I’m sure you’ve recognised a stereotype or two in one column or the other; maybe even in both.

How do you say welcome to a greek wedding?

Greek is all about the formulaic expressions. If you’re the guest in a Greek wedding, you must say:

  • Να ζήσετε “may you live [long]” to the bride and groom.
  • Να σας ζήσουν “may they live [long] for you” to the bride and groom’s families.
  • Πάντα άξιος “[may you] always [be] worthy” to the best man. (You also say that to godparents.)
  • Πάντα άξια “[may you] always [be] worthy” to the matron of honour.
  • Και στα δικά σου “also [looking forward] to yours!” to anyone present and unmarried. A phrase that has made not a few unmarried Greeks choose to stay away from weddings.

Now, if you’re the bride and groom… actually, if you’re the bride and groom, you don’t traditionally say all that much, and I’m not aware of a formulaic expression of welcome to a wedding. The generic καλώς ορίσατε “welcome” will do, if you have to say anything; but my recollection is that newlyweds mostly just beam a lot, and dance.

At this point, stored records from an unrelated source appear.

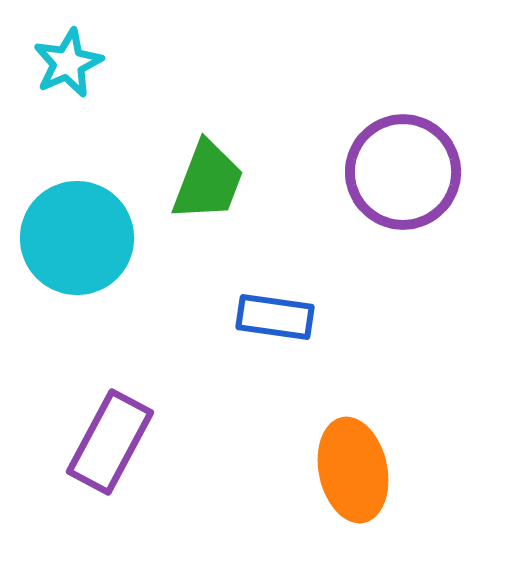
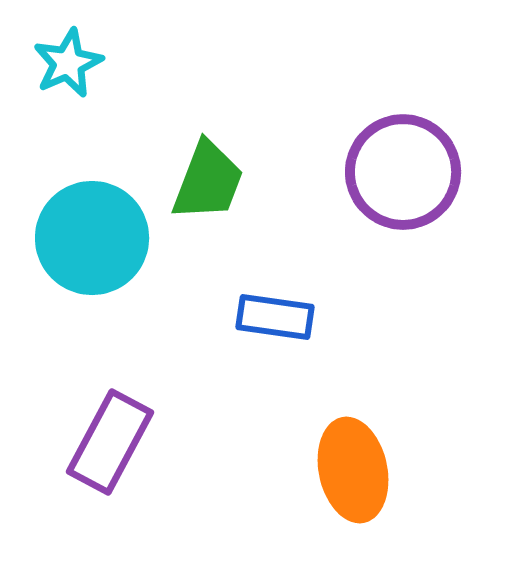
cyan circle: moved 15 px right
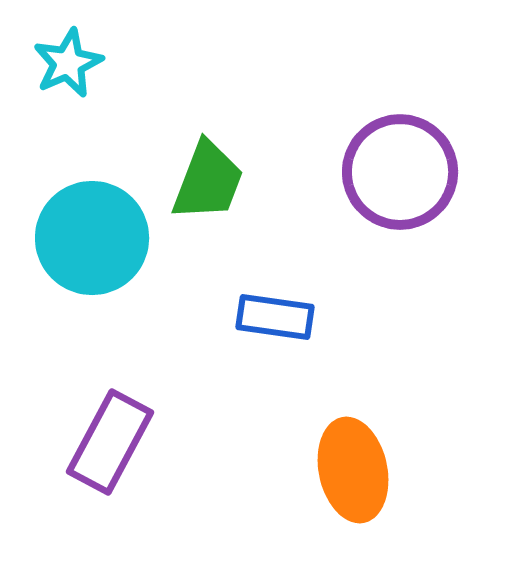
purple circle: moved 3 px left
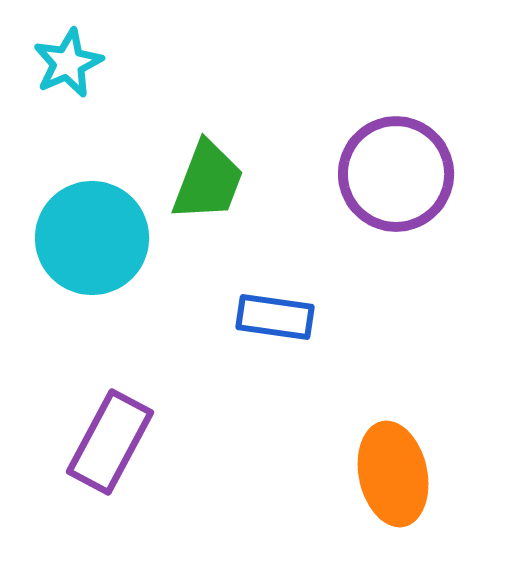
purple circle: moved 4 px left, 2 px down
orange ellipse: moved 40 px right, 4 px down
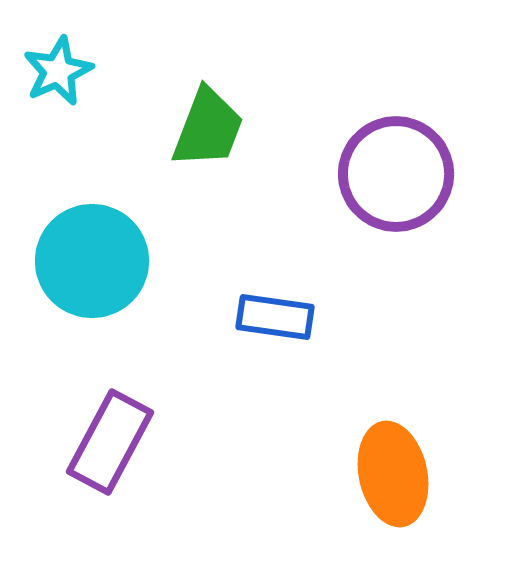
cyan star: moved 10 px left, 8 px down
green trapezoid: moved 53 px up
cyan circle: moved 23 px down
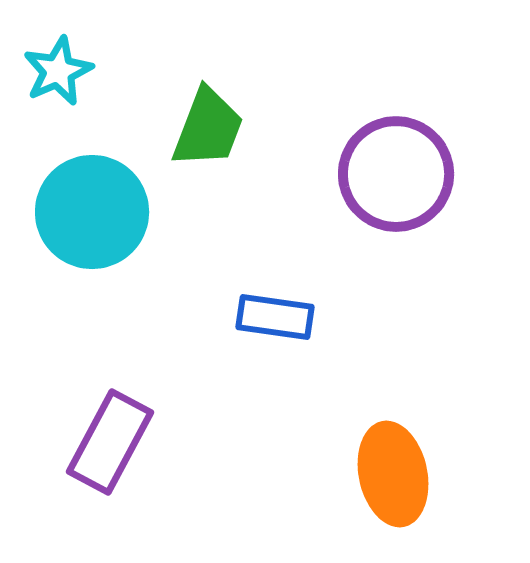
cyan circle: moved 49 px up
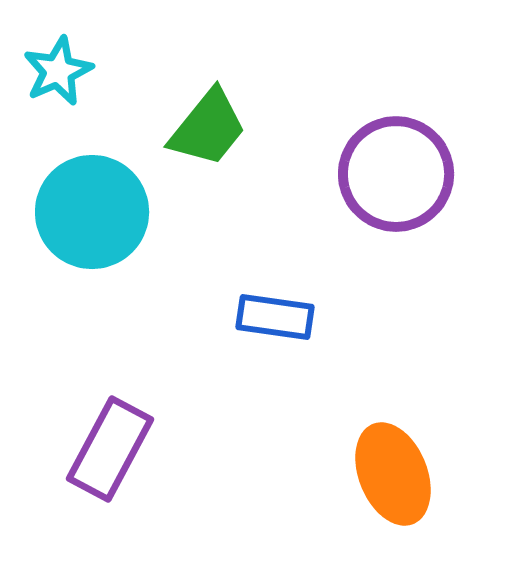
green trapezoid: rotated 18 degrees clockwise
purple rectangle: moved 7 px down
orange ellipse: rotated 10 degrees counterclockwise
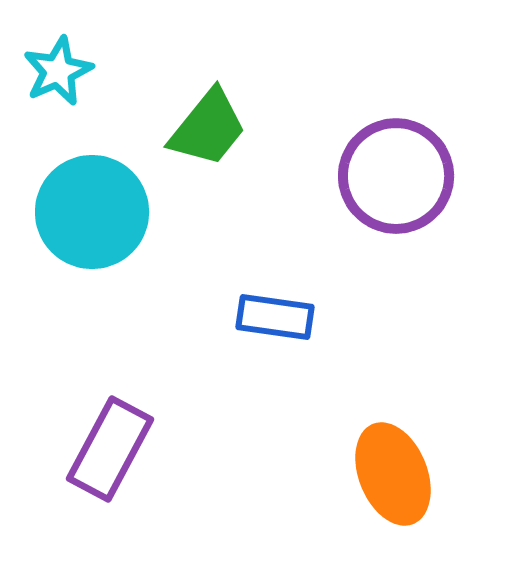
purple circle: moved 2 px down
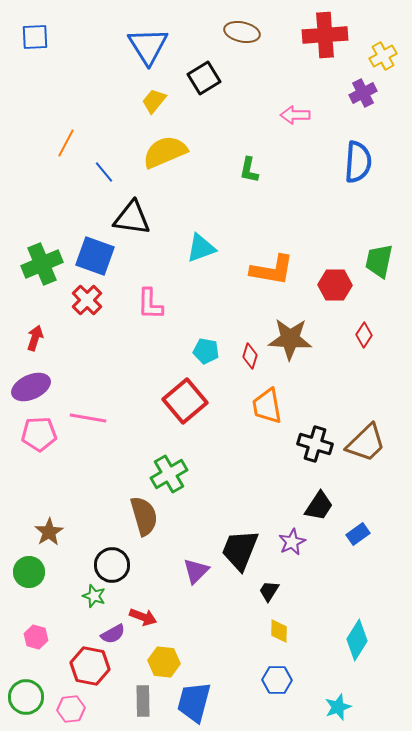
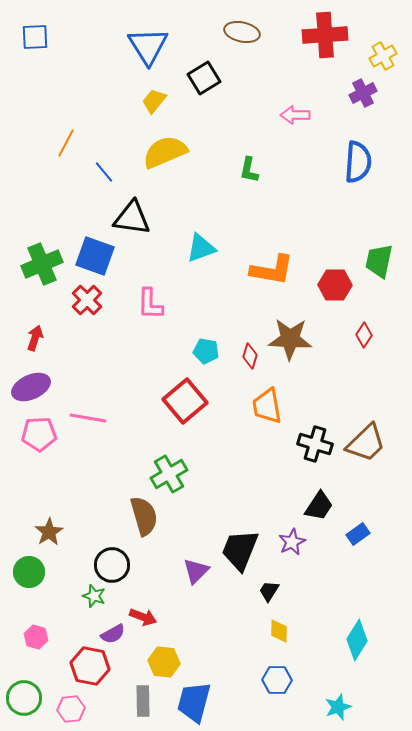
green circle at (26, 697): moved 2 px left, 1 px down
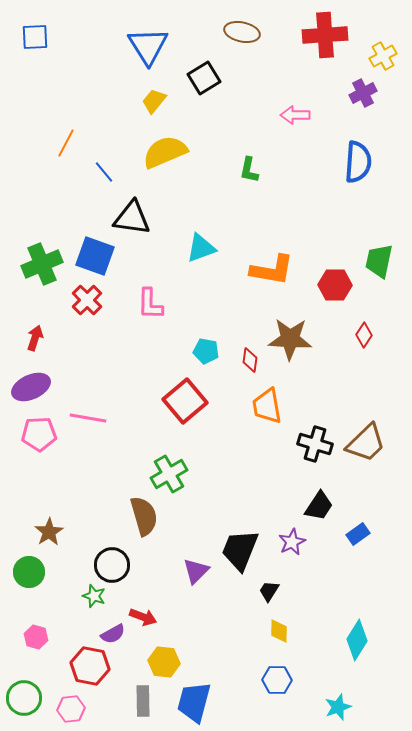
red diamond at (250, 356): moved 4 px down; rotated 10 degrees counterclockwise
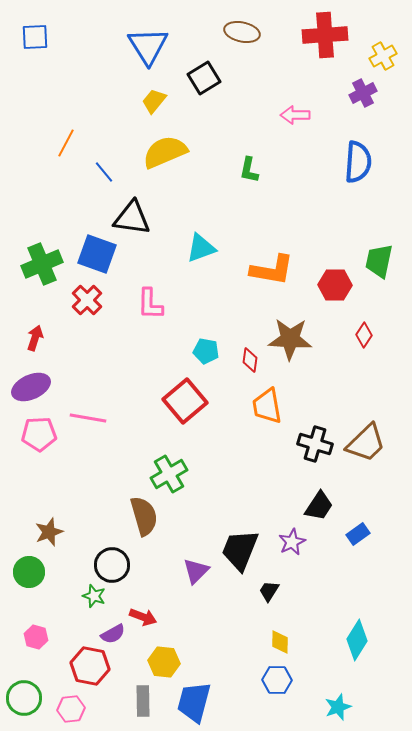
blue square at (95, 256): moved 2 px right, 2 px up
brown star at (49, 532): rotated 12 degrees clockwise
yellow diamond at (279, 631): moved 1 px right, 11 px down
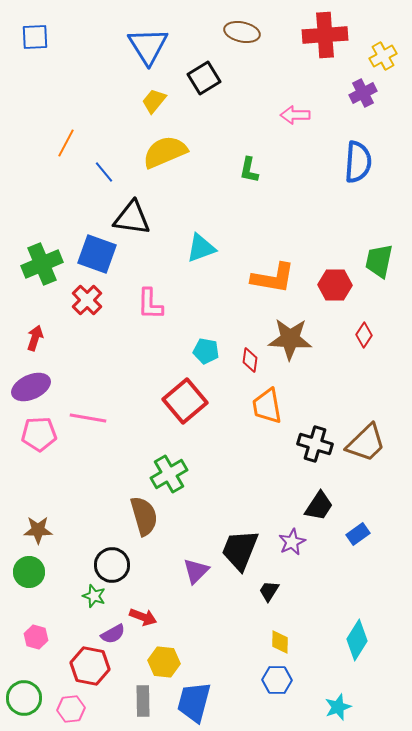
orange L-shape at (272, 270): moved 1 px right, 8 px down
brown star at (49, 532): moved 11 px left, 2 px up; rotated 20 degrees clockwise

Does Quora list its moderators publicly?

Why, of course:

https://www.quora.com/topic/Spec…

  • Quora Location Bot
  • Quora Topic Bot
  • Quora Question Bot
  • Quora Question Review Bot
  • Quora Topic FAQ Bot
  • Quora Collapse Bot

No, not really. There are Quora staff that have oversight of moderation; and Quorans have inferred that the bulk of moderation work is done by either bots, or cheap outsourced contractors (with frequent resulting hilarity). The latter have certainly not been discussed publicly.

The former can be unearthed (so Tatiana Estévez is publicly visible, and Jay Wacker and Jonathan Brill do… something, though I’m still not clear what). But it’s not particularly in any large-scale service’s interest that there be too much of a personal face on moderation: that cannot scale.

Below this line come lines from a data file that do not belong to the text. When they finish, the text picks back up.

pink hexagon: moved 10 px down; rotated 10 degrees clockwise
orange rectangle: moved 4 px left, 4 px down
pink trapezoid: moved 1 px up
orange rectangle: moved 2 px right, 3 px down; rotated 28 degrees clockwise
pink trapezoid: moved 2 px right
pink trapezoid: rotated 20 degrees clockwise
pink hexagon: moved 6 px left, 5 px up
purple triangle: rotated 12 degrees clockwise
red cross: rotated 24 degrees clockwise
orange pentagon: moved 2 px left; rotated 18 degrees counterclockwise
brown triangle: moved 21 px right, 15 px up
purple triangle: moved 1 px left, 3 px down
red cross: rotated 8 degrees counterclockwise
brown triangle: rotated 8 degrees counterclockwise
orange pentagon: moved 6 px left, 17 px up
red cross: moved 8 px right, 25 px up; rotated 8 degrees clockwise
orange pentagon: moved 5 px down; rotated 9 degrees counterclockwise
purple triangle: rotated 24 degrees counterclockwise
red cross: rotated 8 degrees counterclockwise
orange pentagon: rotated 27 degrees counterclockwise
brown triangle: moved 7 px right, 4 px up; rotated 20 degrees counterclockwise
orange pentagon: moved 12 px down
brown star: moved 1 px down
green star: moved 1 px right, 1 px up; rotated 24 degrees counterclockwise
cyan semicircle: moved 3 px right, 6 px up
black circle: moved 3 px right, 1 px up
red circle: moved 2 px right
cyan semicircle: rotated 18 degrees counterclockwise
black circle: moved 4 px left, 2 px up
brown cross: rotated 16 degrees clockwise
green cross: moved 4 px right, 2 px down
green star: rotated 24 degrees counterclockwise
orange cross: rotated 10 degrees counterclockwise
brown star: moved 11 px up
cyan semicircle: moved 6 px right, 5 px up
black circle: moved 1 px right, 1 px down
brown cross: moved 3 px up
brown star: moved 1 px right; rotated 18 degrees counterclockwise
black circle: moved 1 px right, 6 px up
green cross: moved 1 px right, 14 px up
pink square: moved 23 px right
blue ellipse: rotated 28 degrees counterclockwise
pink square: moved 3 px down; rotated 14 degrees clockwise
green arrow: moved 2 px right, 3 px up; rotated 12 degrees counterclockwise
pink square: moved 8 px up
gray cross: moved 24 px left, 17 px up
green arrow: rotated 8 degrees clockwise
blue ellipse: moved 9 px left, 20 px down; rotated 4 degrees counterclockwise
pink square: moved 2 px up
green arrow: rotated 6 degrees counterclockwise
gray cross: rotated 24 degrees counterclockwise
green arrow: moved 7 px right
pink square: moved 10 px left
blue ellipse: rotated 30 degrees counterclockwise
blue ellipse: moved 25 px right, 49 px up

Did the Doric Invasions really happen? Which regions became mostly Dorian and what were they before the conquest?

There are four major groups of ancient Greek dialects:

  • Ionic, of which Attic is a subbranch
  • North-Western, of which Doric and Achaean are subbranches
  • Aeolic
  • Arcado-Cypriot

I’ve ranked them in impressionistic order of archaicness.

The easiest explanation for the spread of the North-Western group is as a wave of settlement, that you might as well associate with Dorian invasions. You can similarly make sense of Ionic as a different wave of settlement. And you can make sense of Aeolic as what was left over in between the two waves of settlement; bear in mind that anything Ionic north of Lesbos resulted from later colonial activity.

Now, notice where Arcado-Cypriot is spoken. Some mountains in the middle of the Peloponnese, and Cyprus, which is very very far away.

The default assumption here is that the Dorian invasion pushed the previous Greek speakers of the Peloponnese up into the mountains. And that Cyprus had been settled by Greek speakers speaking that dialect, before the Dorians cut them off from the sea. In other words: that Arcado-Cypriot was a continuation of the original Mycenaean version of Greek. And there are bits of Arcado-Cypriot and Aeolic embedded in the mishmash language of Homer, although it is basically an archaic Ionic.